Problem to work on: Transcribe nothing but the lines from the one with "Links (1201, 1070)" to the end of the entries, both included, keeping each exact and leaving every picture out.
[Records for processing — start]
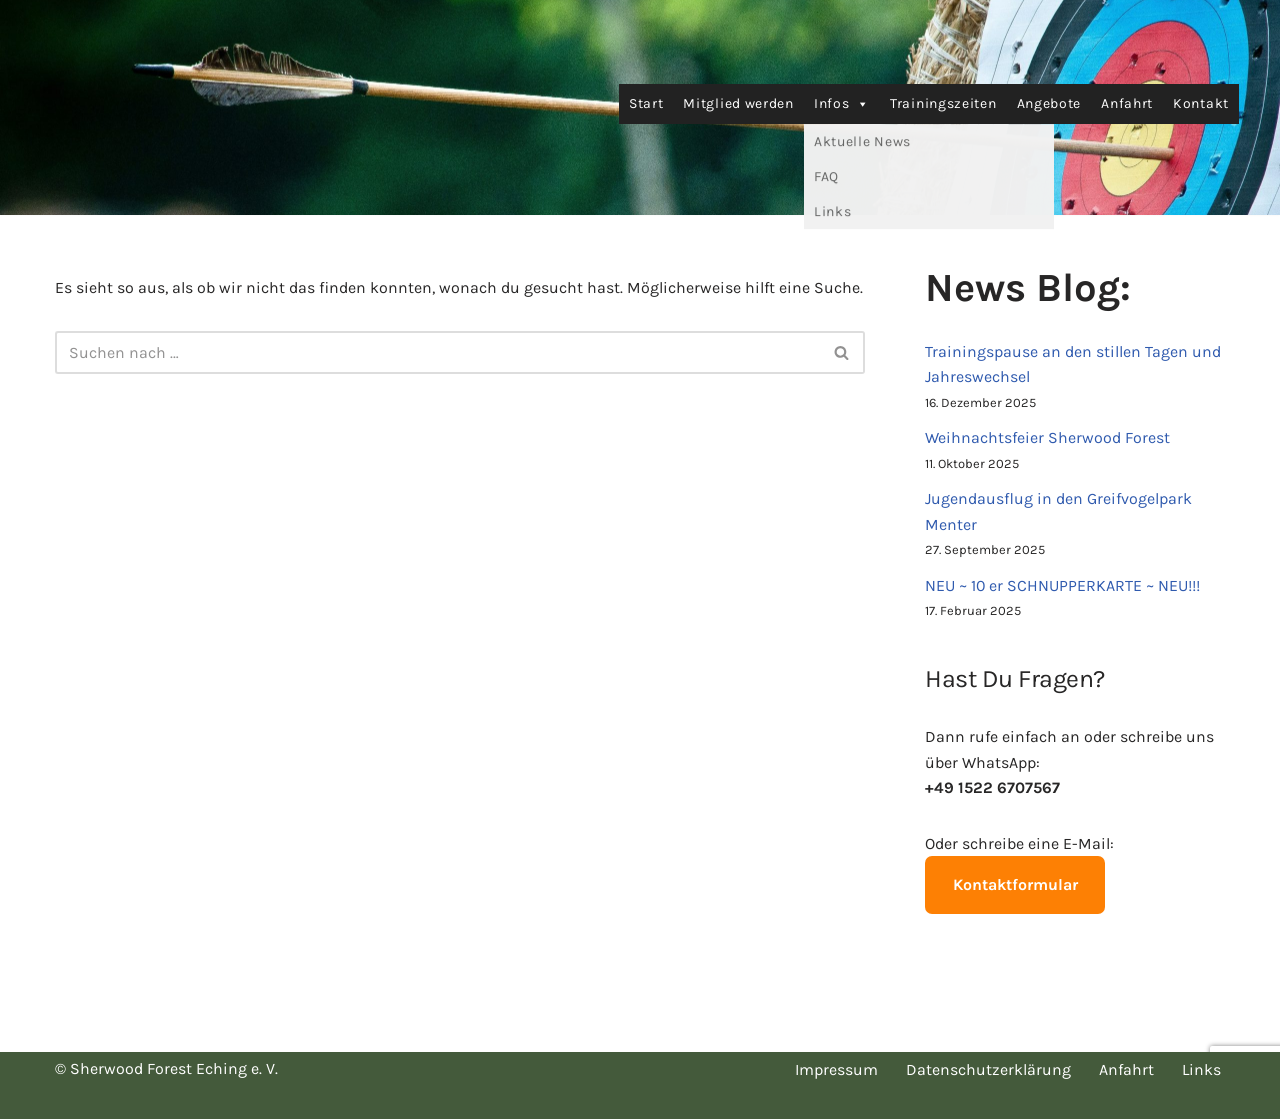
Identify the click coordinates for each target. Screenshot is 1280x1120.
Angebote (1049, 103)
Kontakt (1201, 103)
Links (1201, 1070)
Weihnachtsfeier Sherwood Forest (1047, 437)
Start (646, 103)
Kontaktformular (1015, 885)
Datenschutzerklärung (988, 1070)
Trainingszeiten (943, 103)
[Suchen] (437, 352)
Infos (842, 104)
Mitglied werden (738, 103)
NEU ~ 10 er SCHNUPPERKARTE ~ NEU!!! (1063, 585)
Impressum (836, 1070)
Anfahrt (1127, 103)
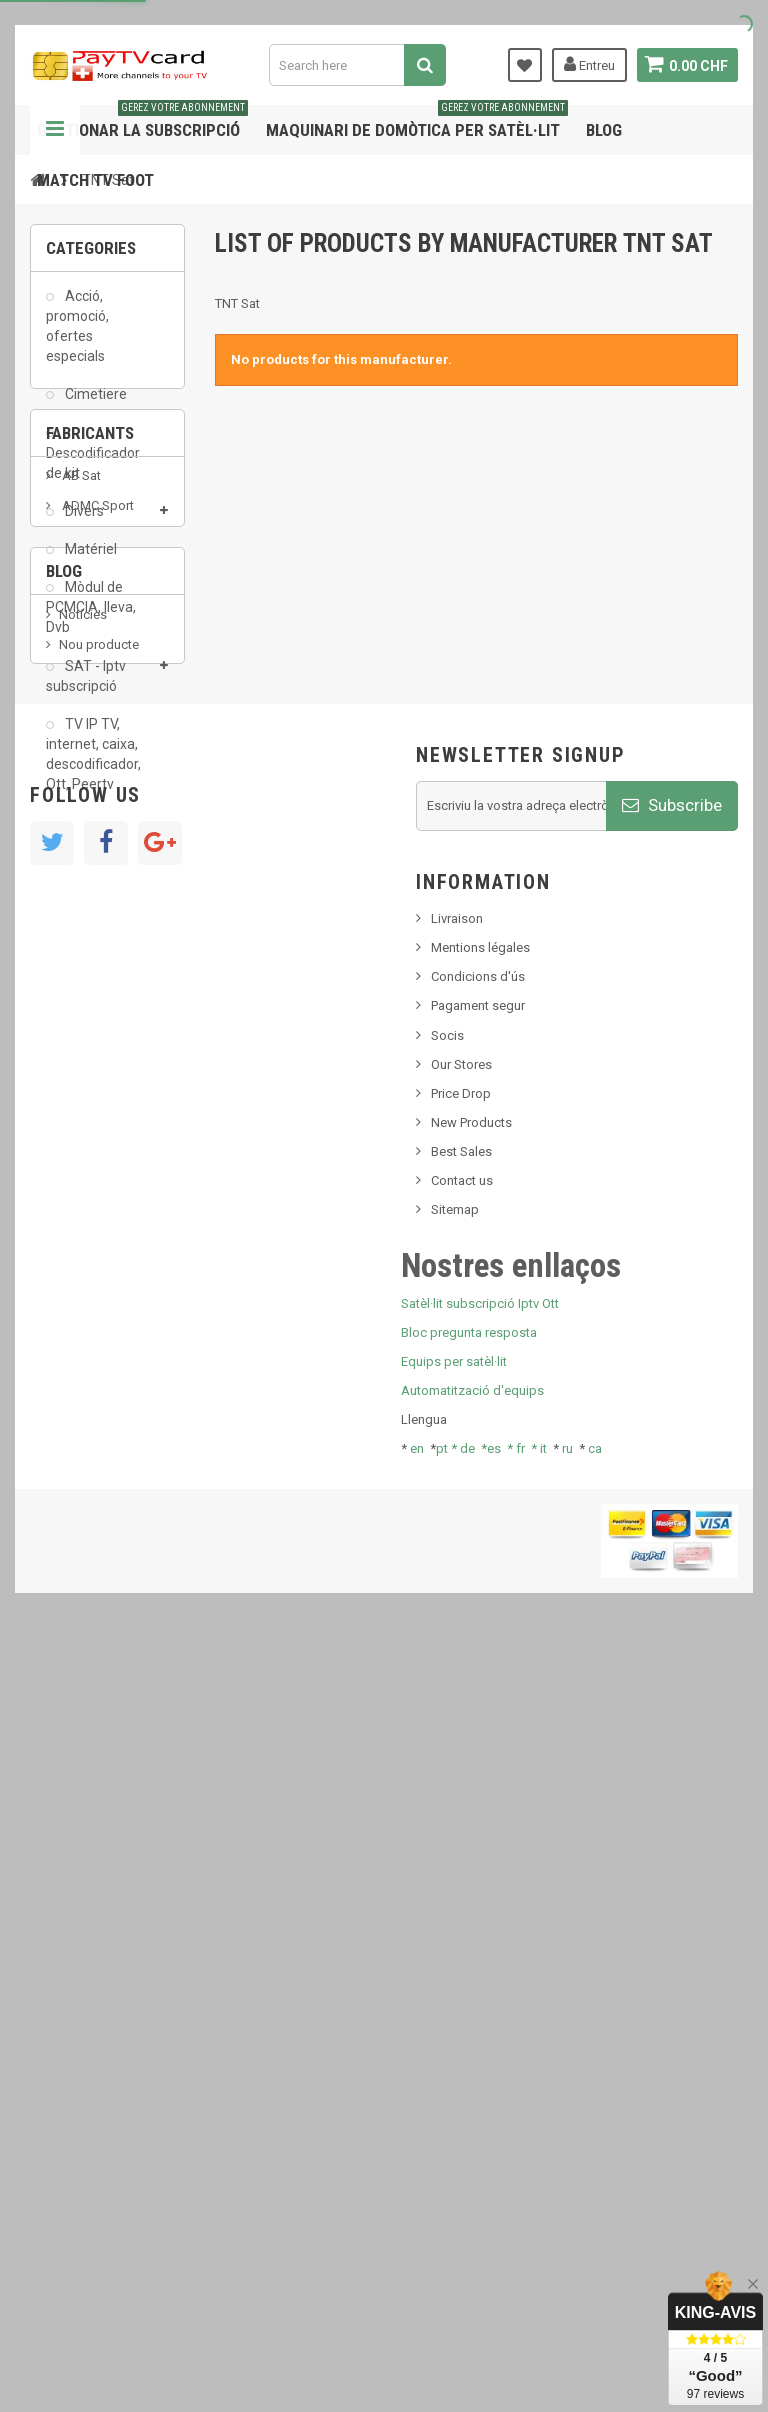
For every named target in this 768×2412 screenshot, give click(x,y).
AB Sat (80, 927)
[Records for processing — finish]
Response area:
Links (1201, 1070)
Weihnachtsfeier Sherwood Forest (1047, 437)
Start (646, 103)
Kontaktformular (1015, 885)
Datenschutzerklärung (988, 1070)
Trainingszeiten (943, 103)
[Suchen] (437, 352)
Infos (842, 104)
Mitglied werden (738, 103)
NEU ~ 10 er SCHNUPPERKARTE ~ NEU!!! (1063, 585)
Impressum (836, 1070)
Anfahrt (1127, 103)
For every named target in this 768×2412 screenshot, give click(x,y).
AB Sat (80, 927)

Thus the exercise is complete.